• **Assignment**
Write out each entry below exactly. Do not include the images.

Extracted page text data
=== Section Start ===

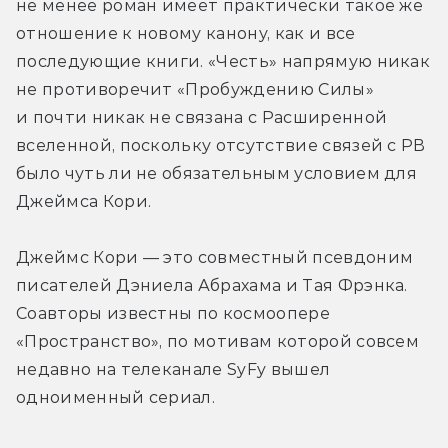
не менее роман имеет практически такое же 
отношение к новому канону, как и все 
последующие книги. «Честь» напрямую никак 
не противоречит «Пробуждению Силы» 
и почти никак не связана с Расширенной 
вселенной, поскольку отсутствие связей с РВ 
было чуть ли не обязательным условием для 
Джеймса Кори.
Джеймс Кори — это совместный псевдоним 
писателей Дэниела Абрахама и Тая Фрэнка. 
Соавторы известны по космоопере 
«Пространство», по мотивам которой совсем 
недавно на телеканале SyFy вышел 
одноименный сериал.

=== Section End ===

• **Answer to this exercise**
не менее роман имеет практически такое же 
отношение к новому канону, как и все 
последующие книги. «Честь» напрямую никак 
не противоречит «Пробуждению Силы» 
и почти никак не связана с Расширенной 
вселенной, поскольку отсутствие связей с РВ 
было чуть ли не обязательным условием для 
Джеймса Кори.
Джеймс Кори — это совместный псевдоним 
писателей Дэниела Абрахама и Тая Фрэнка. 
Соавторы известны по космоопере 
«Пространство», по мотивам которой совсем 
недавно на телеканале SyFy вышел 
одноименный сериал.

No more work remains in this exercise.